* [EXERCISE AIM] Report back each line of the data that contains the word "siatki".

* [GIVEN INFORMATION]
________________

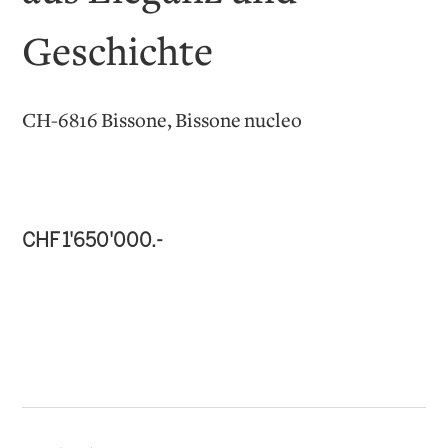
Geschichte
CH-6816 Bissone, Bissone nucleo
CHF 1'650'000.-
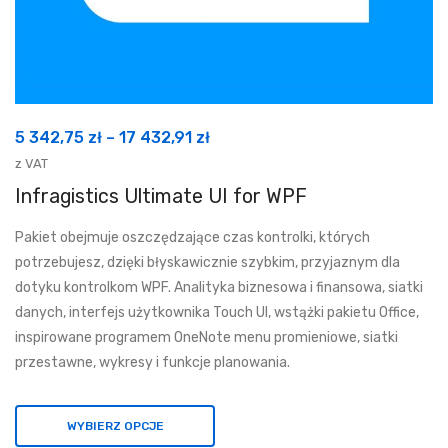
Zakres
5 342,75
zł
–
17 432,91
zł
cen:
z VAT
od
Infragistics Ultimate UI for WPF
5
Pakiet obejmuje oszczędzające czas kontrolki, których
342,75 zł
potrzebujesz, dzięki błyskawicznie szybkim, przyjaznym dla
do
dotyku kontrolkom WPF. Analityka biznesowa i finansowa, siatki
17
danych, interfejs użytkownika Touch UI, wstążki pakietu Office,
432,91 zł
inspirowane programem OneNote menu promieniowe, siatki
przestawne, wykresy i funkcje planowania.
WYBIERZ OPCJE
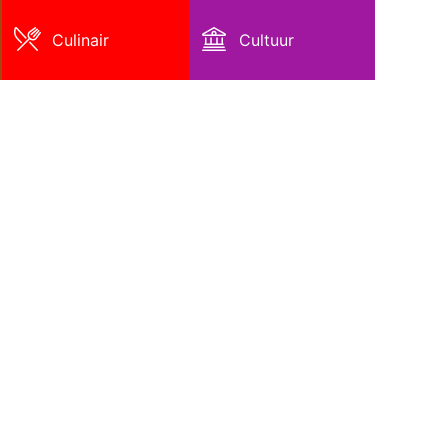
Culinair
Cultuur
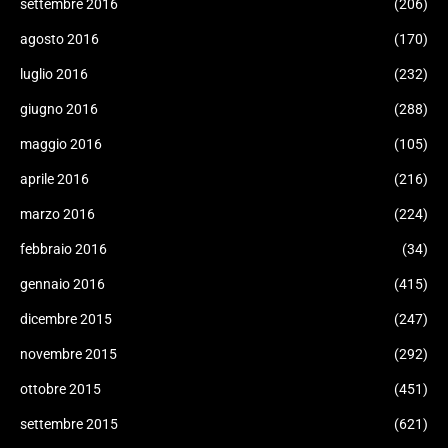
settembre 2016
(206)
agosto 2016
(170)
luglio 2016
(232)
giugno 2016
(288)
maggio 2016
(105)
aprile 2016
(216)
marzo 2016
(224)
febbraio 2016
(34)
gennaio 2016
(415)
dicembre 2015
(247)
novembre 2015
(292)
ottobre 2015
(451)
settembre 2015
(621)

________________

* [SOLUTION]
dotyku kontrolkom WPF. Analityka biznesowa i finansowa, siatki
inspirowane programem OneNote menu promieniowe, siatki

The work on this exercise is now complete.